OROTHY CROSS is sitting in the vaults of the Irish Museum of Modern Art, explaining why the extinct, stuffed bird should be placed in front of Roy Keane. Clearly, and rightly enough, she thinks Roy is a rara avis, and one of a dying species at that. She does not, let us be clear, think he is a dodo. “It’s a solitaire,” she says, “which is a relative of the dodo, but I thought it was a more poetic name – better for Roy!”
Those familiar with Cross’s work will know her habit of suggestion through juxtaposition of combination. She’s made a basking shark currach, and complemented the Crawford’s collection of marble casts with a massive whale bone. She’s courted controversy in the past by draping a cowhide and udders over a statue of the Blessed Virgin, or by putting a female figure on the crucifix, or boring a hole through a bible with a drill.
This time, however, it’s a little different. The show, Trove, is the result of Cross being let play the magpie among the collections of several national cultural institutions: the National Museum, the Natural History Museum, the National Gallery, the Crawford Gallery in Cork and IMMA itself.

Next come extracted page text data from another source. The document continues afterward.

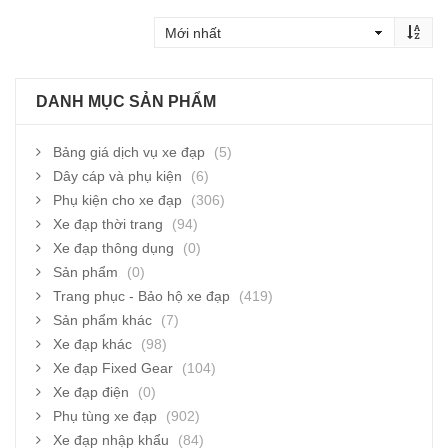
DANH MỤC SẢN PHẨM
Bảng giá dịch vụ xe đạp
(5)
Dây cáp và phụ kiện
(6)
Phụ kiện cho xe đạp
(306)
Xe đạp thời trang
(94)
Xe đạp thông dụng
(0)
Sản phẩm
(0)
Trang phục - Bảo hộ xe đạp
(419)
Sản phẩm khác
(7)
Xe đạp khác
(98)
Xe đạp Fixed Gear
(104)
Xe đạp điện
(0)
Phụ tùng xe đạp
(902)
Xe đạp nhập khẩu
(84)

Getting back to Roy Keane and the Rodriguez solitaire, she elaborates: “It’s a show of a group of very diverse things. There will be a different sensibility in each room. You’ll have a room full of ogham stones, a room where there’s a projection of a painting of the Assumption. And when you know that bird is an extinct solitaire, straight away that piece of information makes it richer.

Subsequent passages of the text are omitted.